For two natural numbers $x$ and $y$ I will denote $\text{XOR}(x, y)$ as $x\oplus y$. I’m considering an array, denoted $A$, where $A_0 = 0$ and for $x > 0$
$$
A_x = x\oplus A_{x-1} \\
= x\oplus(x-1)\oplus A_{x-2} \\
= \bigoplus_{k=0}^x k
$$
so this is like an XOR factorial. The actual problem requires finding a fast way to evaluate
$$
\bigoplus_{x=\ell}^r A_x
$$
for potentially huge $\ell$ and $r$.
I’ll begin by proving the following:
Result 1: $(\mathbb N, \oplus)$ is an abelian group and every non-identity element has order 2 (making it a Boolean group).
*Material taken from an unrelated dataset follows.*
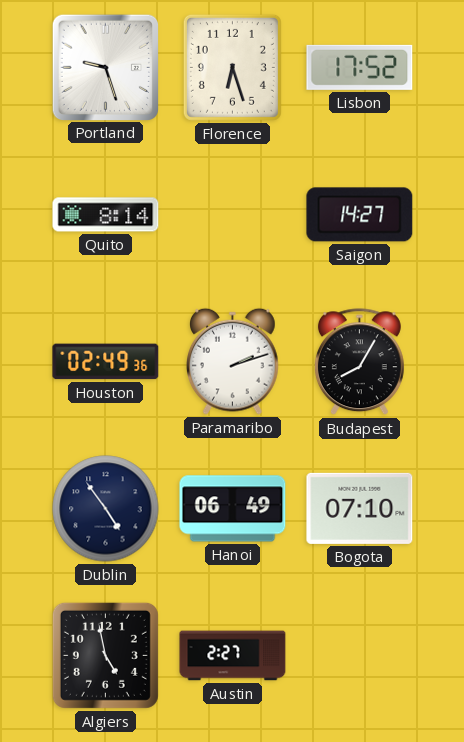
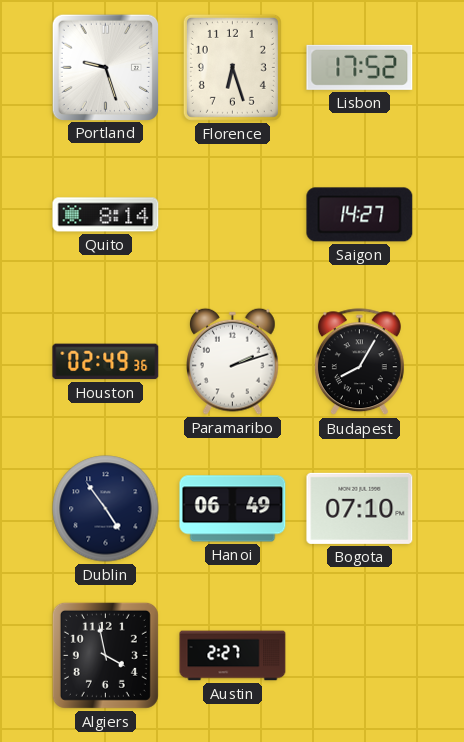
Algiers: 4:58 -> 3:58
Pf: The key idea behind most of these results is that for two numbers $x,y\in \mathbb N$, $x \oplus y$ is determined by considering each bit of their binary expansions separately (with $0$-padding as needed) so much of this only needs to be shown for individual bits, not arbitrary numbers.
1. Closure: $x \oplus y$ yields a binary number which is necessarily an element of $\mathbb N$.
2. Associativity: A truth table shows that $\oplus$ is associative for single bits (i.e. $x,y,z\in \{0,1\}$). Applying element-wise means $\oplus$ is associative in general.
3. Commutativity: by definition $\oplus$ is commutative on single bits so the result follows.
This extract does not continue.